* **Activity**: Each line from the start of the data below through the one containing "Erwerbsleben und ebnet zugleich einen" must be reproduced exactly.

*** Opening Data supplied ***

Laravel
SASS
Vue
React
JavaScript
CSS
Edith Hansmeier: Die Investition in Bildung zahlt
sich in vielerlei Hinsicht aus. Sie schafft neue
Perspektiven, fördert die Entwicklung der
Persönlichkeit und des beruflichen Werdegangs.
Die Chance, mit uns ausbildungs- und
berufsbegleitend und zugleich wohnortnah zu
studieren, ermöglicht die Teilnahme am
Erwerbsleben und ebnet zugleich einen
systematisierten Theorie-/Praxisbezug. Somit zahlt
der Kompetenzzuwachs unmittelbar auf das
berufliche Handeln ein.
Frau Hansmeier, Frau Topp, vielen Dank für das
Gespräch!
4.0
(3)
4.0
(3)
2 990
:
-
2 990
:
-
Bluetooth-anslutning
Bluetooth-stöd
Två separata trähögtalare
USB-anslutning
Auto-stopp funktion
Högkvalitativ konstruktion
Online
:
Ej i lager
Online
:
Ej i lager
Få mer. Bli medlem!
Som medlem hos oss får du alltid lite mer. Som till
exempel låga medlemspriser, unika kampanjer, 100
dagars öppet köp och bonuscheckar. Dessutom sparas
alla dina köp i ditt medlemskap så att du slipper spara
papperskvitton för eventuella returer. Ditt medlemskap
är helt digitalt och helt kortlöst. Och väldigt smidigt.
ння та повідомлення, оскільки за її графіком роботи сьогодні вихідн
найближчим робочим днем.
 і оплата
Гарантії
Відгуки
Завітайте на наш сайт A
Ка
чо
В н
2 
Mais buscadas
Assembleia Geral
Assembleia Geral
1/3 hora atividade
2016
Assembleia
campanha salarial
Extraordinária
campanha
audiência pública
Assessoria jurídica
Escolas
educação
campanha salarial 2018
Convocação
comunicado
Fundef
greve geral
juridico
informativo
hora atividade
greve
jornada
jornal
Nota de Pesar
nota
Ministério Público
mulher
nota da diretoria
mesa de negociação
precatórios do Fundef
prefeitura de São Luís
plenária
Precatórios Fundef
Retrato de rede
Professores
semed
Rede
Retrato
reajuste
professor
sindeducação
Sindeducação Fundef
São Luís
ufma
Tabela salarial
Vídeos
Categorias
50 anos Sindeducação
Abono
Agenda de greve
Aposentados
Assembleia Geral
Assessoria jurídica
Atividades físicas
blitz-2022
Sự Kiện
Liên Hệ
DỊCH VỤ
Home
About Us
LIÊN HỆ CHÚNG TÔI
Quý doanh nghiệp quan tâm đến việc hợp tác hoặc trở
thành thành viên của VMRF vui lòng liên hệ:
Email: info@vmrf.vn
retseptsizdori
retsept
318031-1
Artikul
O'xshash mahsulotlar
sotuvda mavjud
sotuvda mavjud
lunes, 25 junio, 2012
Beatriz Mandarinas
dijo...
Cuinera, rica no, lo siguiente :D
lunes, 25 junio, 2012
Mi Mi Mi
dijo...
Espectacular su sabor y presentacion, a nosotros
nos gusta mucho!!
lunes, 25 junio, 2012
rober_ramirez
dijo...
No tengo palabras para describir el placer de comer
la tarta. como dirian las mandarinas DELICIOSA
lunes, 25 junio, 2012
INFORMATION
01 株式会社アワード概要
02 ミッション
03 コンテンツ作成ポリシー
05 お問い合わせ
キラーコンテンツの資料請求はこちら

*** Closing Data supplied ***

* **Task output**:
Laravel
SASS
Vue
React
JavaScript
CSS
Edith Hansmeier: Die Investition in Bildung zahlt
sich in vielerlei Hinsicht aus. Sie schafft neue
Perspektiven, fördert die Entwicklung der
Persönlichkeit und des beruflichen Werdegangs.
Die Chance, mit uns ausbildungs- und
berufsbegleitend und zugleich wohnortnah zu
studieren, ermöglicht die Teilnahme am
Erwerbsleben und ebnet zugleich einen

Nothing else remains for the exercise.